3.2. Nach Einlangen der Klage bei Gericht hat dieses die Klage von Amts wegen einer Vorprüfung hinsichtlich der Prozessvoraussetzungen und der Formvorschriften zu unterziehen. Sind (trotz eines allfälligen Verbesserungsverfahrens) die Prozessvoraussetzungen nicht gegeben oder liegen Form- oder Inhaltsmängel vor, hat das Gericht die Klage sofort – noch vor deren Zustellung – zurückzuweisen. Liegt kein Grund zur Zurückweisung der Klage vor, hat das Gericht (außerhalb des Mahnverfahrens) die Zustellung der Klage an den Beklagten zu veranlassen und dem Beklagten sogleich die Beantwortung der Klage aufzutragen (Mayr in Fasching/Konecny3§ 230 ZPO Rz 2 f; Rechberger/Klicka in Rechberger/Klicka ZPO5 § 230 ZPO Rz 1, 3). Erst mit der durch die vom Gericht nach Abschluss des Vorprüfungsverfahrens verfügten Zustellung der Klage tritt Streitanhängigkeit ein (Mayr in Fasching/Konecny3 Vor § 230 ZPO Rz 1), nicht schon durch eine Direktzustellung nach § 112 ZPO (vgl 1 Ob 109/16k [Nebenintervention/Zustellung der Beitrittserklärung]). Dieses Vorprüfungsverfahren kann durch die direkte Übermittlung nach § 112 ZPO also nicht „umgangen“ werden und führt nicht zur sofortigen Beteiligung des Gegners (vgl Schneider, Glosse zu 1 Ob 109/16k, EvBl 2017/33, 231).

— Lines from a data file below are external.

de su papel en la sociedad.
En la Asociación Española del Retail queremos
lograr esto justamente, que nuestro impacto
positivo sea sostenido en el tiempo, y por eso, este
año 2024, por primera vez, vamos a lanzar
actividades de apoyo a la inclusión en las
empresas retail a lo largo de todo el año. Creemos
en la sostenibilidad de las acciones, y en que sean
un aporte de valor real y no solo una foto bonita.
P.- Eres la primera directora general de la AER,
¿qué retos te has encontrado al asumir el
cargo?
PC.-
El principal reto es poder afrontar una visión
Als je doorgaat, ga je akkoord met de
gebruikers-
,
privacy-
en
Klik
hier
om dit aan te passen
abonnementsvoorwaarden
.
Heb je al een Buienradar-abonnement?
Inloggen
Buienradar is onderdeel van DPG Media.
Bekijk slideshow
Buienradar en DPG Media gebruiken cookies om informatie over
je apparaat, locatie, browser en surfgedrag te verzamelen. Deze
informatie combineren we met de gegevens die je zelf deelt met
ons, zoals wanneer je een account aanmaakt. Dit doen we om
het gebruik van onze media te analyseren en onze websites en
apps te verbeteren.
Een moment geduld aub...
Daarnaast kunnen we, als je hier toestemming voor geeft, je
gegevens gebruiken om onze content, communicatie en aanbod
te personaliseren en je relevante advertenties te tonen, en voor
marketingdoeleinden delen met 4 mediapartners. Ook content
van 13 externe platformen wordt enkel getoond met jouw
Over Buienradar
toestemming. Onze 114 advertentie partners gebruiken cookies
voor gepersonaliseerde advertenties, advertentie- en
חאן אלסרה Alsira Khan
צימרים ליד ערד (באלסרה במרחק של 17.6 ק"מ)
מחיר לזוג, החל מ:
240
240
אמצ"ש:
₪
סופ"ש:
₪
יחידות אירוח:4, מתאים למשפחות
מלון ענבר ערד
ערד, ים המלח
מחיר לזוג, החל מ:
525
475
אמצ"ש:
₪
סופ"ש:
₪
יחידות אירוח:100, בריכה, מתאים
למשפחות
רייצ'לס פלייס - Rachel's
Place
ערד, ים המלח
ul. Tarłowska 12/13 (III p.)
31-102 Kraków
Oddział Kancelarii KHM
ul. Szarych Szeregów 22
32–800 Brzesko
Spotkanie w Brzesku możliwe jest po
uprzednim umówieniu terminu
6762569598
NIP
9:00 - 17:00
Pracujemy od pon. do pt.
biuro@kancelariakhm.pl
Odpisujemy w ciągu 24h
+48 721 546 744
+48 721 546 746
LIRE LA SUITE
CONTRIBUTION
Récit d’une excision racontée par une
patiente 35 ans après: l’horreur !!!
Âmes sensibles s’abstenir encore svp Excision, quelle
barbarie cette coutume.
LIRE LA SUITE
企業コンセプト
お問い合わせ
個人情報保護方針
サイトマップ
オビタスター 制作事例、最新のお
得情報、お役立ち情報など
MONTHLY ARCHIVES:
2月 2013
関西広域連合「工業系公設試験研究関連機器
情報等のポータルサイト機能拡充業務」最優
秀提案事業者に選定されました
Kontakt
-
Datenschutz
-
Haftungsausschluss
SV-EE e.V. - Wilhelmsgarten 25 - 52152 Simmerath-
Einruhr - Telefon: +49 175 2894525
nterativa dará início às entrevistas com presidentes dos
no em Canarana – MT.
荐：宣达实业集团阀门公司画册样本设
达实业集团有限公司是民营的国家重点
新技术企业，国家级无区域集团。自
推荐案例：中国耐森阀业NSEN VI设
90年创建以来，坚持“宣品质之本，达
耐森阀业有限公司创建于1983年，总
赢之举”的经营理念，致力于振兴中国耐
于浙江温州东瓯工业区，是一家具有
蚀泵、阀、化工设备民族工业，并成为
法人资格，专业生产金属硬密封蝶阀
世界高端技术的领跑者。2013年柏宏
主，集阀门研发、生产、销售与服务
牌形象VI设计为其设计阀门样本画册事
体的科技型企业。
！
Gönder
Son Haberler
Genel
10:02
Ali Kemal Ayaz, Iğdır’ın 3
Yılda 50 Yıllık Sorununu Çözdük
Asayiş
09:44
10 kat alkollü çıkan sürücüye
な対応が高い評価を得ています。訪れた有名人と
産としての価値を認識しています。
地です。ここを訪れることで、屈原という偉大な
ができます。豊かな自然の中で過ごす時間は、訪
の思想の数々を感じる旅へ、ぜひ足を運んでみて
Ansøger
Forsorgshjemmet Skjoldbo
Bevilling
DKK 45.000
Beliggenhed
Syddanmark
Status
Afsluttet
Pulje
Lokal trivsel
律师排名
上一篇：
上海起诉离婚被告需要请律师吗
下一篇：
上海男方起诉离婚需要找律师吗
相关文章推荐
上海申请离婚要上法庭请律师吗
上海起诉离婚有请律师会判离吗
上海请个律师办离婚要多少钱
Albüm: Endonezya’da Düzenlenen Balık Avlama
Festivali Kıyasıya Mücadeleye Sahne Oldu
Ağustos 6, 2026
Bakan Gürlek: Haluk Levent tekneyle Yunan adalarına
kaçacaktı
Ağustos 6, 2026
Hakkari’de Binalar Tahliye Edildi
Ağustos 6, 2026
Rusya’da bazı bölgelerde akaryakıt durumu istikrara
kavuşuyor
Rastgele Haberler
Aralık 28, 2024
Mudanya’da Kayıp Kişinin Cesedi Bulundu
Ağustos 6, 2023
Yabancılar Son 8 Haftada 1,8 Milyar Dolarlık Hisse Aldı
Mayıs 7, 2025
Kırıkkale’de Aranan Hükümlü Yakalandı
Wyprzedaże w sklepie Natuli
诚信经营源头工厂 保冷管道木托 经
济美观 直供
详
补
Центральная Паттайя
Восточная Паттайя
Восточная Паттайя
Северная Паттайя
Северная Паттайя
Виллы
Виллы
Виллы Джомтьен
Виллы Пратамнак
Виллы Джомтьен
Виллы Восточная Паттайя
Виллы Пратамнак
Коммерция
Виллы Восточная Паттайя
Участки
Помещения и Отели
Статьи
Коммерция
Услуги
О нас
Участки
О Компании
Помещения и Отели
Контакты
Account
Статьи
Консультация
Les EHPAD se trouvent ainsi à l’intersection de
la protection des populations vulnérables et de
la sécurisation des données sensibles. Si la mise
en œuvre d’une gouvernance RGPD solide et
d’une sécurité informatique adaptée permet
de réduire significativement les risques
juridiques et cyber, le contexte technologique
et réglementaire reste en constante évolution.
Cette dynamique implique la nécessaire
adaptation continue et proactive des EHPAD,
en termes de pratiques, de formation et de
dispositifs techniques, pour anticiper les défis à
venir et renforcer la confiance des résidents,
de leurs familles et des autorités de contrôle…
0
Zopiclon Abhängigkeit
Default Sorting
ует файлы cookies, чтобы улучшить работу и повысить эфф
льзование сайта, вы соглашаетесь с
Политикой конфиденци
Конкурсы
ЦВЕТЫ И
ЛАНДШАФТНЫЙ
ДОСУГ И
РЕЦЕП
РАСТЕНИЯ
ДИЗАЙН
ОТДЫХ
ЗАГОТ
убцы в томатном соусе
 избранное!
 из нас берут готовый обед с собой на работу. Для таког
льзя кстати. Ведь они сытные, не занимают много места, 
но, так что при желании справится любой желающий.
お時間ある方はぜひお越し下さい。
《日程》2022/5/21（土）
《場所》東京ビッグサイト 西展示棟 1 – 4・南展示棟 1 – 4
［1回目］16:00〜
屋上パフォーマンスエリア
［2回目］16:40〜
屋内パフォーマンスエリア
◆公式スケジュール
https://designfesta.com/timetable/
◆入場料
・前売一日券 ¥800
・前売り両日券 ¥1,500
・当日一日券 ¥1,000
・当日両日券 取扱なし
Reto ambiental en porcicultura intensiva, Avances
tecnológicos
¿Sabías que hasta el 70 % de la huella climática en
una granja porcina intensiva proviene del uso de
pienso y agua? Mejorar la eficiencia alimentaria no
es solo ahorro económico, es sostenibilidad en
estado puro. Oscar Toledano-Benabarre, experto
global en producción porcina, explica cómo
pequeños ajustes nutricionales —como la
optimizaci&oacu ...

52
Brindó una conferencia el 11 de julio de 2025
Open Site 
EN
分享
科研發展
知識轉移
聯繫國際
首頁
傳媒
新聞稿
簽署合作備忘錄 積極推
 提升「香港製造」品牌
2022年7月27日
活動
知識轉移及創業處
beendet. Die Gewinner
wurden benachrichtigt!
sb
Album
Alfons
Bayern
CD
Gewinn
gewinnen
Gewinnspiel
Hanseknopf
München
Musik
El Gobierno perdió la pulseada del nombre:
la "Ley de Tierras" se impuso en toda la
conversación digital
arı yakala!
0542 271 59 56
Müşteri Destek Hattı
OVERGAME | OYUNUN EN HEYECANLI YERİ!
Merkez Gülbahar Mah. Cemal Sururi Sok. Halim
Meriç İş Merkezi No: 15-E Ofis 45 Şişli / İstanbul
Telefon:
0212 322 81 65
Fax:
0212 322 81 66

3.3. Dafür, dass bei Klagen (und anderen verfahrenseinleitenden Schriftsätzen) eine Direktzustellung nach § 112 ZPO nicht vorgesehen ist, spricht zudem die (zusätzliche) Voraussetzung der beiderseitigen Vertretung durch Rechtsanwälte (vgl Stumvoll in Fasching/Konecny3 § 112 ZPO Rz 3 f). Eine Vertretung durch einen Rechtsanwalt setzt gerade im Kontext mit der Zustellung an Prozessbevollmächtigte voraus, dass die Partei (als Machthaber) den Rechtsanwalt (als Bevollmächtigten) gegenüber dem Gericht für das konkrete Verfahren als Vertreter namhaft gemacht hat (Gitschthaler in Rechberger/Klicka, ZPO5 § 93 Rz 3 mwN). Im Stadium der Verfahrenseinleitung ist das – von besonderen Konstellationen abgesehen – systemimmanent nicht der Fall.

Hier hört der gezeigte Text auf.